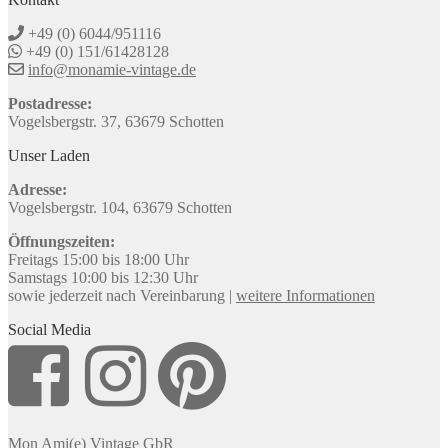
+49 (0) 6044/951116
+49 (0) 151/61428128
info@monamie-vintage.de
Postadresse:
Vogelsbergstr. 37, 63679 Schotten
Unser Laden
Adresse:
Vogelsbergstr. 104, 63679 Schotten
Öffnungszeiten:
Freitags 15:00 bis 18:00 Uhr
Samstags 10:00 bis 12:30 Uhr
sowie jederzeit nach Vereinbarung |
weitere Informationen
Social Media
Mon Ami(e) Vintage GbR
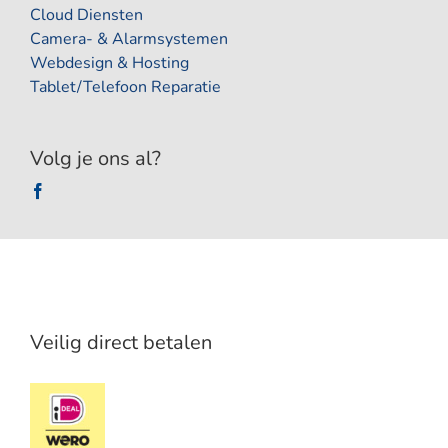
Cloud Diensten
Camera- & Alarmsystemen
Webdesign & Hosting
Tablet/Telefoon Reparatie
Volg je ons al?
Veilig direct betalen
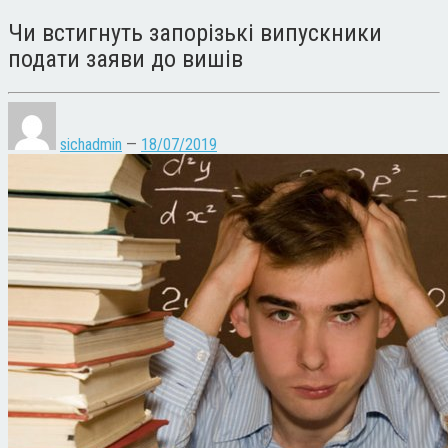
Чи встигнуть запорізькі випускники
подати заяви до вишів
sichadmin
—
18/07/2019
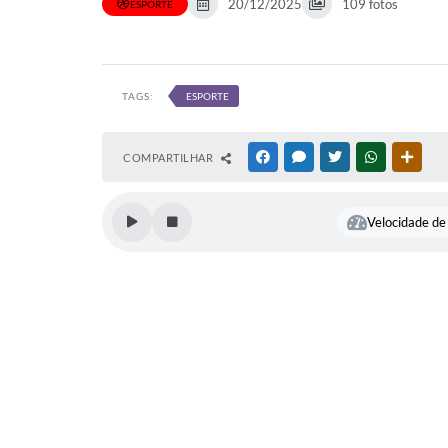
20/12/2025
109 fotos
ESPORTE
TAGS:
ESPORTE
COMPARTILHAR
FACEBOOK
MESSENGER
TWITTER
WHATSAPP
OUTR
Velocidade de 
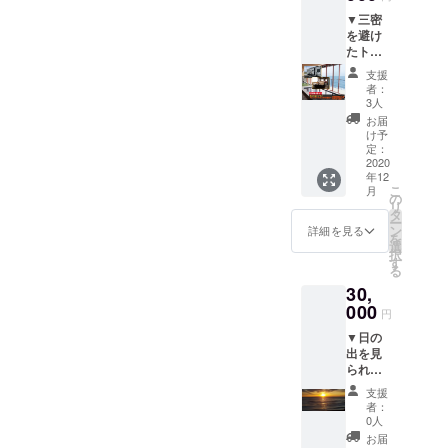
で安心
イカ 半
（収穫
アチ
です。
▼三密
身／
時期は6
ケット
●『ご
を避け
ソー
月中旬
と、
じゃっ
たト
セージ1
～9月中
よっこ
ぺディ
レー
本／野
旬まで
ら
支援
ア』通
ラーハ
菜／ご
で
者：
しょっ
常
ウスで
飯 ※飲
3人
す。）
北茨城
1,000円
宿泊・
み物は
※ブ
お届
総本店
茨城弁
貸切入
含まれ
け予
ルーベ
での韓
解説書
浴チ
ませ
定：
リー果
国焼肉
の決定
ケット
2020
ん。 ※
樹園へ
食べ放
年12
版。
（4人分
食材・
の往復
題チ
こ
月
『いば
の宿泊
飲み物
の
の交通
ケット
リ
らぎ
相当
の持ち
タ
費は各
をお届
ー
じゃな
額） 楽
込みは
ン
詳細を見る
自ご負
けいた
を
くてい
天トラ
自由で
選
担くだ
しま
択
ばら
ベルで
す。
す
さい。
す。
る
き』
も好評
※11時〜
※ご家
30,
『続い
をいた
16時、
族でい
ばらぎ
だいて
000
または
らっ
円
じゃな
いるＮ
17時か
しゃる
▼日の
くてい
ｏ三密
ら22時
場合に
出を見
ばら
（新型
までの
は人数
られる
き』に
コロナ
どちら
分をお
貸切風
続く、
ウイル
かをお
求めく
支援
呂プラ
イバラ
ス対
選びく
者：
ださ
ン ●
キング
策）プ
ださ
0人
い。
宿泊
の書き
ランで
い。 ※6
お届
（幼児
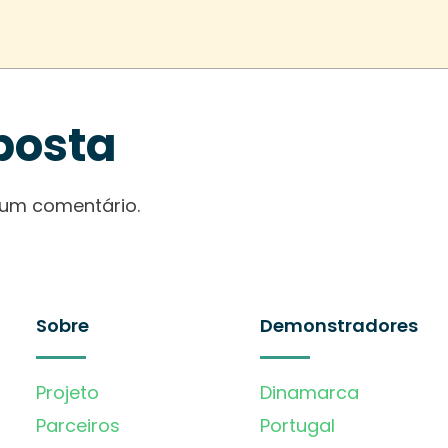
posta
 um comentário.
Sobre
Demonstradores
Projeto
Dinamarca
Parceiros
Portugal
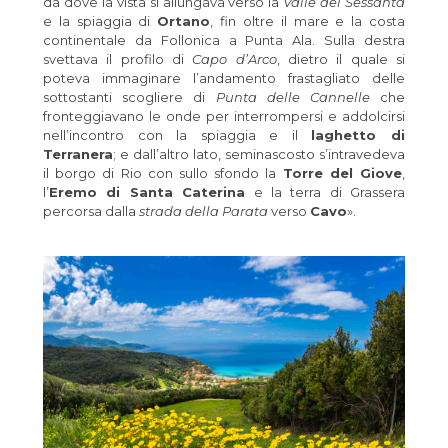
da dove la vista si allungava verso la
Valle dei Sessanta
e la spiaggia di
Ortano
, fin oltre il mare e la costa
continentale da Follonica a Punta Ala. Sulla destra
svettava il profilo di
Capo d’Arco
, dietro il quale si
poteva immaginare l’andamento frastagliato delle
sottostanti scogliere di
Punta delle Cannelle
che
fronteggiavano le onde per interrompersi e addolcirsi
nell’incontro con la spiaggia e il
laghetto di
Terranera
; e dall’altro lato, seminascosto s’intravedeva
il borgo di Rio con sullo sfondo la
Torre del Giove
,
l’
Eremo di Santa Caterina
e la terra di Grassera
percorsa dalla
strada della Parata
verso
Cavo
».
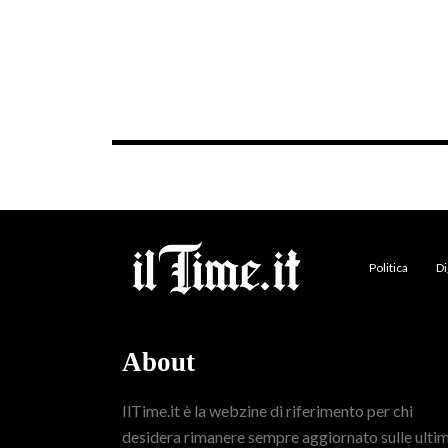
Politica
Di
About
IlTime.it è la webzine di riferimento per chi
desidera rimanere sempre aggiornato sulle ulti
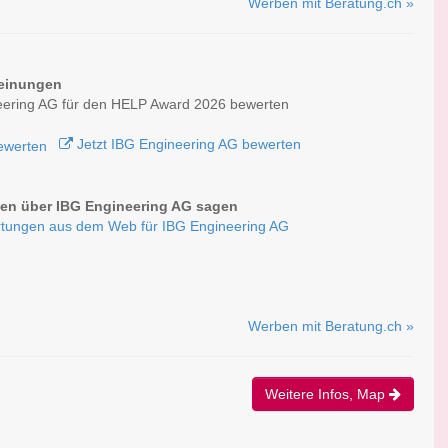
Werben mit Beratung.ch »
einungen
eering AG für den HELP Award 2026 bewerten
Jetzt IBG Engineering AG bewerten
n über IBG Engineering AG sagen
tungen aus dem Web für IBG Engineering AG
Werben mit Beratung.ch »
Weitere Infos, Map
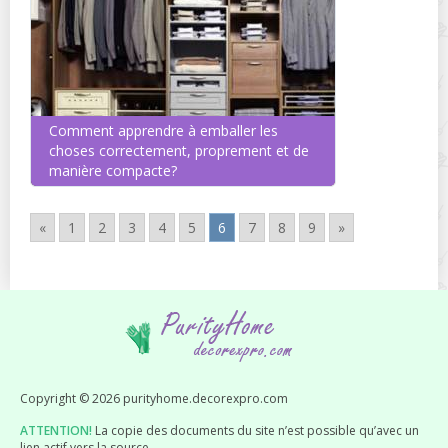
Comment apprendre à emballer les
choses correctement, proprement et de
manière compacte?
«
1
2
3
4
5
6
7
8
9
»
Copyright © 2026 purityhome.decorexpro.com
ATTENTION!
La copie des documents du site n’est possible qu’avec un
lien actif vers la source.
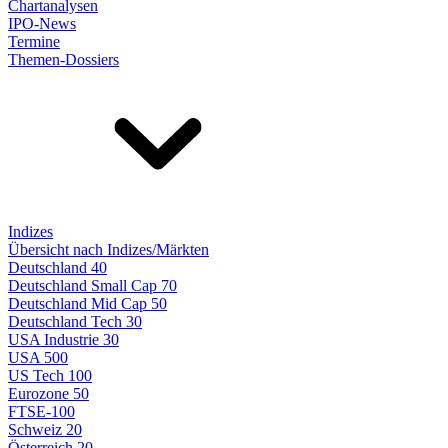
Chartanalysen
IPO-News
Termine
Themen-Dossiers
Indizes
Übersicht nach Indizes/Märkten
Deutschland 40
Deutschland Small Cap 70
Deutschland Mid Cap 50
Deutschland Tech 30
USA Industrie 30
USA 500
US Tech 100
Eurozone 50
FTSE-100
Schweiz 20
Österreich 20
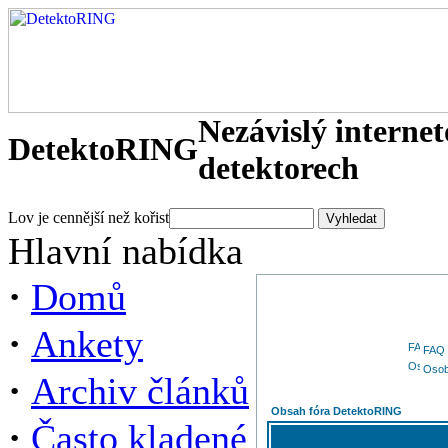
Nezávislý interne
DetektoRING
detektorech
Lov je cennější než kořist
Hlavní nabídka
·
Domů
·
Ankety
FAQ
Osob
·
Archiv článků
Obsah fóra DetektoRING
·
Často kladené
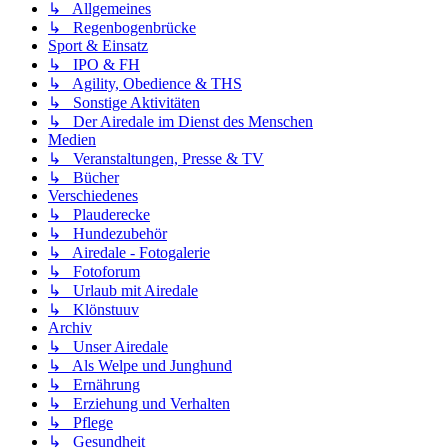
↳ Allgemeines
↳ Regenbogenbrücke
Sport & Einsatz
↳ IPO & FH
↳ Agility, Obedience & THS
↳ Sonstige Aktivitäten
↳ Der Airedale im Dienst des Menschen
Medien
↳ Veranstaltungen, Presse & TV
↳ Bücher
Verschiedenes
↳ Plauderecke
↳ Hundezubehör
↳ Airedale - Fotogalerie
↳ Fotoforum
↳ Urlaub mit Airedale
↳ Klönstuuv
Archiv
↳ Unser Airedale
↳ Als Welpe und Junghund
↳ Ernährung
↳ Erziehung und Verhalten
↳ Pflege
↳ Gesundheit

----

> _Problem description_
Each of the entries above must be copied exactly, but the pictures stay out.

> _Response box_
+49 (0) 6044/951116
+49 (0) 151/61428128
info@monamie-vintage.de
Postadresse:
Vogelsbergstr. 37, 63679 Schotten
Unser Laden
Adresse:
Vogelsbergstr. 104, 63679 Schotten
Öffnungszeiten:
Freitags 15:00 bis 18:00 Uhr
Samstags 10:00 bis 12:30 Uhr
sowie jederzeit nach Vereinbarung |
weitere Informationen
Social Media
Mon Ami(e) Vintage GbR
Cloud Diensten
Camera- & Alarmsystemen
Webdesign & Hosting
Tablet/Telefoon Reparatie
Volg je ons al?
Veilig direct betalen
Чи встигнуть запорізькі випускники
подати заяви до вишів
sichadmin
—
18/07/2019
20/12/2025
109 fotos
ESPORTE
TAGS:
ESPORTE
COMPARTILHAR
FACEBOOK
MESSENGER
TWITTER
WHATSAPP
OUTR
Velocidade de 
で安心
イカ 半
（収穫
アチ
です。
▼三密
身／
時期は6
ケット
●『ご
を避け
ソー
月中旬
と、
じゃっ
たト
セージ1
～9月中
よっこ
ぺディ
レー
本／野
旬まで
ら
支援
ア』通
ラーハ
菜／ご
で
者：
しょっ
常
ウスで
飯 ※飲
3人
す。）
北茨城
1,000円
宿泊・
み物は
※ブ
お届
総本店
茨城弁
貸切入
含まれ
け予
ルーベ
での韓
解説書
浴チ
ませ
定：
リー果
国焼肉
の決定
ケット
2020
ん。 ※
樹園へ
食べ放
年12
版。
（4人分
食材・
の往復
題チ
こ
月
『いば
の宿泊
飲み物
の
の交通
ケット
リ
らぎ
相当
の持ち
タ
費は各
をお届
ー
じゃな
額） 楽
込みは
ン
詳細を見る
自ご負
けいた
を
くてい
天トラ
自由で
選
担くだ
しま
択
ばら
ベルで
す。
す
さい。
す。
る
き』
も好評
※11時〜
※ご家
30,
『続い
をいた
16時、
族でい
ばらぎ
だいて
000
または
らっ
円
じゃな
いるＮ
17時か
しゃる
▼日の
くてい
ｏ三密
ら22時
場合に
出を見
ばら
（新型
までの
は人数
られる
き』に
コロナ
どちら
分をお
貸切風
続く、
ウイル
かをお
求めく
支援
呂プラ
イバラ
ス対
選びく
者：
ださ
ン ●
キング
策）プ
ださ
0人
い。
宿泊
の書き
ランで
い。 ※6
お届
（幼児
posta
 um comentário.
Sobre
Demonstradores
Projeto
Dinamarca
Parceiros
Portugal
da dove la vista si allungava verso la
Valle dei Sessanta
e la spiaggia di
Ortano
, fin oltre il mare e la costa
continentale da Follonica a Punta Ala. Sulla destra
svettava il profilo di
Capo d’Arco
, dietro il quale si
poteva immaginare l’andamento frastagliato delle
sottostanti scogliere di
Punta delle Cannelle
che
fronteggiavano le onde per interrompersi e addolcirsi
nell’incontro con la spiaggia e il
laghetto di
Terranera
; e dall’altro lato, seminascosto s’intravedeva
il borgo di Rio con sullo sfondo la
Torre del Giove
,
l’
Eremo di Santa Caterina
e la terra di Grassera
percorsa dalla
strada della Parata
verso
Cavo
».
Politica
Di
About
IlTime.it è la webzine di riferimento per chi
desidera rimanere sempre aggiornato sulle ulti
Werben mit Beratung.ch »
einungen
eering AG für den HELP Award 2026 bewerten
Jetzt IBG Engineering AG bewerten
n über IBG Engineering AG sagen
tungen aus dem Web für IBG Engineering AG
Werben mit Beratung.ch »
Weitere Infos, Map
Comment apprendre à emballer les
choses correctement, proprement et de
manière compacte?
«
1
2
3
4
5
6
7
8
9
»
Copyright © 2026 purityhome.decorexpro.com
ATTENTION!
La copie des documents du site n’est possible qu’avec un
lien actif vers la source.
Chartanalysen
IPO-News
Termine
Themen-Dossiers
Indizes
Übersicht nach Indizes/Märkten
Deutschland 40
Deutschland Small Cap 70
Deutschland Mid Cap 50
Deutschland Tech 30
USA Industrie 30
USA 500
US Tech 100
Eurozone 50
FTSE-100
Schweiz 20
Österreich 20
Nezávislý interne
DetektoRING
detektorech
Lov je cennější než kořist
Hlavní nabídka
·
Domů
·
Ankety
FAQ
Osob
·
Archiv článků
Obsah fóra DetektoRING
·
Často kladené
↳ Allgemeines
↳ Regenbogenbrücke
Sport & Einsatz
↳ IPO & FH
↳ Agility, Obedience & THS
↳ Sonstige Aktivitäten
↳ Der Airedale im Dienst des Menschen
Medien
↳ Veranstaltungen, Presse & TV
↳ Bücher
Verschiedenes
↳ Plauderecke
↳ Hundezubehör
↳ Airedale - Fotogalerie
↳ Fotoforum
↳ Urlaub mit Airedale
↳ Klönstuuv
Archiv
↳ Unser Airedale
↳ Als Welpe und Junghund
↳ Ernährung
↳ Erziehung und Verhalten
↳ Pflege
↳ Gesundheit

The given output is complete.